◆ Collected data
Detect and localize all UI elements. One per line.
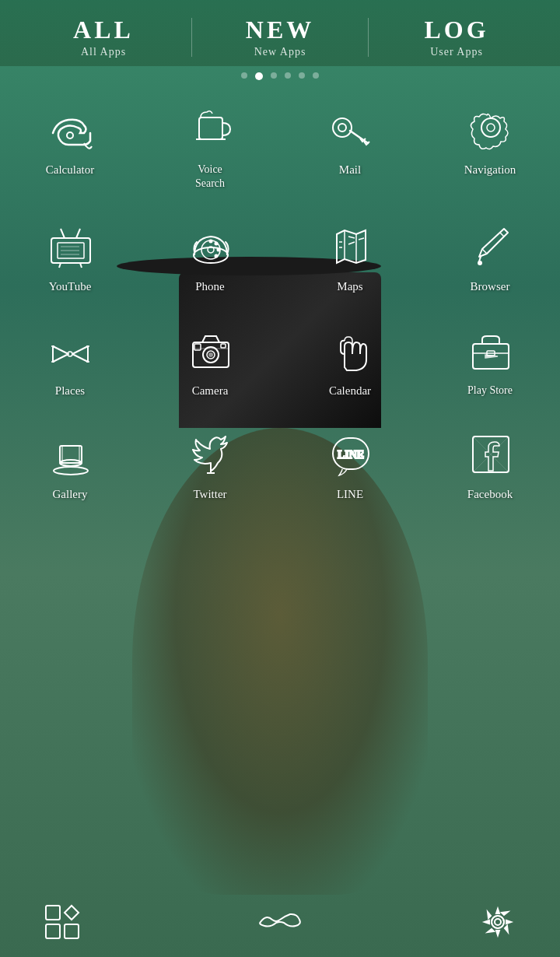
svg-point-2 (333, 118, 352, 137)
line-icon: LINE (319, 426, 381, 481)
svg-point-8 (194, 247, 228, 263)
places-icon (39, 323, 101, 377)
app-places[interactable]: Places (0, 310, 140, 415)
twitter-icon (179, 426, 241, 481)
voice-search-icon (179, 102, 241, 156)
app-line[interactable]: LINE LINE (280, 414, 420, 518)
calendar-icon (319, 323, 381, 377)
svg-point-3 (338, 124, 346, 131)
facebook-icon (459, 426, 521, 481)
svg-rect-22 (194, 344, 201, 350)
pagination-dots (0, 66, 560, 89)
svg-point-11 (209, 240, 212, 243)
tab-all[interactable]: ALL All Apps (16, 16, 191, 58)
phone-label: Phone (195, 279, 225, 295)
app-row-2: YouTube (0, 206, 560, 310)
tab-all-title: ALL (73, 16, 134, 44)
app-youtube[interactable]: YouTube (0, 206, 140, 310)
app-calendar[interactable]: Calendar (280, 310, 420, 415)
svg-point-5 (487, 124, 495, 131)
app-facebook[interactable]: Facebook (420, 414, 560, 518)
app-calculator[interactable]: Calculator (0, 89, 140, 206)
navigation-label: Navigation (464, 163, 516, 178)
dot-1[interactable] (241, 72, 247, 79)
app-maps[interactable]: Maps (280, 206, 420, 310)
app-gallery[interactable]: Gallery (0, 414, 140, 518)
app-play-store[interactable]: Play Store (420, 310, 560, 415)
browser-icon (459, 219, 521, 273)
browser-label: Browser (471, 279, 510, 295)
app-row-4: Gallery Twitter LINE (0, 414, 560, 518)
voice-search-label: Voice Search (195, 163, 225, 191)
mustache-button[interactable] (257, 899, 303, 945)
calendar-label: Calendar (329, 384, 371, 399)
tab-log[interactable]: LOG User Apps (369, 16, 544, 58)
app-twitter[interactable]: Twitter (140, 414, 280, 518)
maps-icon (319, 219, 381, 273)
svg-point-13 (217, 249, 219, 251)
svg-point-20 (209, 353, 212, 356)
app-navigation[interactable]: Navigation (420, 89, 560, 206)
svg-point-35 (492, 916, 504, 928)
dot-6[interactable] (313, 72, 319, 79)
youtube-label: YouTube (49, 279, 92, 295)
tab-new-subtitle: New Apps (254, 46, 306, 58)
tab-log-subtitle: User Apps (430, 46, 483, 58)
tab-all-subtitle: All Apps (81, 46, 126, 58)
app-mail[interactable]: Mail (280, 89, 420, 206)
app-row-1: Calculator Voice Search (0, 89, 560, 206)
svg-rect-33 (65, 924, 79, 938)
camera-icon (179, 323, 241, 377)
tab-log-title: LOG (424, 16, 488, 44)
calculator-label: Calculator (46, 163, 94, 178)
svg-point-36 (495, 919, 501, 925)
header: ALL All Apps NEW New Apps LOG User Apps (0, 0, 560, 66)
navigation-icon (459, 102, 521, 156)
bottom-bar (0, 887, 560, 957)
svg-point-25 (54, 467, 88, 475)
twitter-label: Twitter (193, 487, 226, 503)
places-label: Places (55, 384, 85, 399)
app-row-3: Places Camera (0, 310, 560, 415)
svg-point-0 (67, 132, 73, 138)
svg-rect-31 (46, 906, 60, 920)
line-label: LINE (337, 487, 363, 503)
gallery-label: Gallery (53, 487, 88, 503)
svg-rect-1 (199, 117, 222, 139)
main-container: ALL All Apps NEW New Apps LOG User Apps (0, 0, 560, 957)
settings-button[interactable] (474, 899, 521, 945)
play-store-label: Play Store (467, 384, 513, 398)
app-browser[interactable]: Browser (420, 206, 560, 310)
tab-new-title: NEW (246, 16, 314, 44)
svg-point-12 (215, 243, 217, 245)
tab-new[interactable]: NEW New Apps (192, 16, 368, 58)
maps-label: Maps (337, 279, 362, 295)
svg-point-14 (215, 255, 217, 258)
dot-3[interactable] (271, 72, 277, 79)
calculator-icon (39, 102, 101, 156)
mail-label: Mail (339, 163, 361, 178)
mail-icon (319, 102, 381, 156)
svg-point-15 (478, 261, 481, 265)
facebook-label: Facebook (467, 487, 513, 503)
svg-text:LINE: LINE (337, 449, 363, 461)
camera-label: Camera (192, 384, 229, 399)
grid-button[interactable] (39, 899, 86, 945)
play-store-icon (459, 323, 521, 377)
phone-icon (179, 219, 241, 273)
svg-rect-32 (46, 924, 60, 938)
gallery-icon (39, 426, 101, 481)
svg-rect-21 (221, 344, 226, 348)
app-phone[interactable]: Phone (140, 206, 280, 310)
dot-2[interactable] (255, 72, 263, 80)
dot-5[interactable] (299, 72, 305, 79)
svg-point-4 (481, 118, 500, 137)
dot-4[interactable] (285, 72, 291, 79)
app-voice-search[interactable]: Voice Search (140, 89, 280, 206)
app-camera[interactable]: Camera (140, 310, 280, 415)
youtube-icon (39, 219, 101, 273)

◆ What you should do
Write out each entry exactly; any pictures stay out of the copy.

◆ Problem solution
Detect and localize all UI elements. One per line.
svg-point-2 (333, 118, 352, 137)
line-icon: LINE (319, 426, 381, 481)
svg-point-8 (194, 247, 228, 263)
places-icon (39, 323, 101, 377)
app-places[interactable]: Places (0, 310, 140, 415)
twitter-icon (179, 426, 241, 481)
voice-search-icon (179, 102, 241, 156)
app-line[interactable]: LINE LINE (280, 414, 420, 518)
calendar-icon (319, 323, 381, 377)
svg-point-3 (338, 124, 346, 131)
facebook-icon (459, 426, 521, 481)
svg-rect-22 (194, 344, 201, 350)
pagination-dots (0, 66, 560, 89)
svg-point-11 (209, 240, 212, 243)
tab-all[interactable]: ALL All Apps (16, 16, 191, 58)
phone-label: Phone (195, 279, 225, 295)
app-row-2: YouTube (0, 206, 560, 310)
tab-all-title: ALL (73, 16, 134, 44)
app-youtube[interactable]: YouTube (0, 206, 140, 310)
app-calendar[interactable]: Calendar (280, 310, 420, 415)
svg-point-5 (487, 124, 495, 131)
app-facebook[interactable]: Facebook (420, 414, 560, 518)
app-calculator[interactable]: Calculator (0, 89, 140, 206)
navigation-label: Navigation (464, 163, 516, 178)
dot-1[interactable] (241, 72, 247, 79)
app-maps[interactable]: Maps (280, 206, 420, 310)
app-gallery[interactable]: Gallery (0, 414, 140, 518)
app-play-store[interactable]: Play Store (420, 310, 560, 415)
browser-icon (459, 219, 521, 273)
browser-label: Browser (471, 279, 510, 295)
app-row-4: Gallery Twitter LINE (0, 414, 560, 518)
voice-search-label: Voice Search (195, 163, 225, 191)
mustache-button[interactable] (257, 899, 303, 945)
calendar-label: Calendar (329, 384, 371, 399)
tab-log[interactable]: LOG User Apps (369, 16, 544, 58)
app-twitter[interactable]: Twitter (140, 414, 280, 518)
maps-icon (319, 219, 381, 273)
svg-point-13 (217, 249, 219, 251)
svg-point-20 (209, 353, 212, 356)
app-navigation[interactable]: Navigation (420, 89, 560, 206)
svg-point-35 (492, 916, 504, 928)
dot-6[interactable] (313, 72, 319, 79)
youtube-label: YouTube (49, 279, 92, 295)
tab-new-subtitle: New Apps (254, 46, 306, 58)
tab-log-subtitle: User Apps (430, 46, 483, 58)
tab-all-subtitle: All Apps (81, 46, 126, 58)
app-mail[interactable]: Mail (280, 89, 420, 206)
app-row-1: Calculator Voice Search (0, 89, 560, 206)
svg-rect-33 (65, 924, 79, 938)
camera-icon (179, 323, 241, 377)
tab-log-title: LOG (424, 16, 488, 44)
calculator-label: Calculator (46, 163, 94, 178)
svg-point-36 (495, 919, 501, 925)
header: ALL All Apps NEW New Apps LOG User Apps (0, 0, 560, 66)
navigation-icon (459, 102, 521, 156)
bottom-bar (0, 887, 560, 957)
svg-point-25 (54, 467, 88, 475)
twitter-label: Twitter (193, 487, 226, 503)
places-label: Places (55, 384, 85, 399)
app-row-3: Places Camera (0, 310, 560, 415)
svg-point-0 (67, 132, 73, 138)
svg-rect-31 (46, 906, 60, 920)
line-label: LINE (337, 487, 363, 503)
gallery-label: Gallery (53, 487, 88, 503)
svg-rect-1 (199, 117, 222, 139)
main-container: ALL All Apps NEW New Apps LOG User Apps (0, 0, 560, 957)
settings-button[interactable] (474, 899, 521, 945)
play-store-label: Play Store (467, 384, 513, 398)
app-browser[interactable]: Browser (420, 206, 560, 310)
tab-new-title: NEW (246, 16, 314, 44)
svg-point-12 (215, 243, 217, 245)
tab-new[interactable]: NEW New Apps (192, 16, 368, 58)
maps-label: Maps (337, 279, 362, 295)
svg-point-14 (215, 255, 217, 258)
dot-3[interactable] (271, 72, 277, 79)
calculator-icon (39, 102, 101, 156)
mail-label: Mail (339, 163, 361, 178)
mail-icon (319, 102, 381, 156)
svg-point-15 (478, 261, 481, 265)
facebook-label: Facebook (467, 487, 513, 503)
svg-text:LINE: LINE (337, 449, 363, 461)
camera-label: Camera (192, 384, 229, 399)
grid-button[interactable] (39, 899, 86, 945)
play-store-icon (459, 323, 521, 377)
phone-icon (179, 219, 241, 273)
svg-rect-32 (46, 924, 60, 938)
gallery-icon (39, 426, 101, 481)
svg-rect-21 (221, 344, 226, 348)
app-phone[interactable]: Phone (140, 206, 280, 310)
dot-2[interactable] (255, 72, 263, 80)
dot-5[interactable] (299, 72, 305, 79)
svg-point-4 (481, 118, 500, 137)
dot-4[interactable] (285, 72, 291, 79)
app-voice-search[interactable]: Voice Search (140, 89, 280, 206)
app-camera[interactable]: Camera (140, 310, 280, 415)
youtube-icon (39, 219, 101, 273)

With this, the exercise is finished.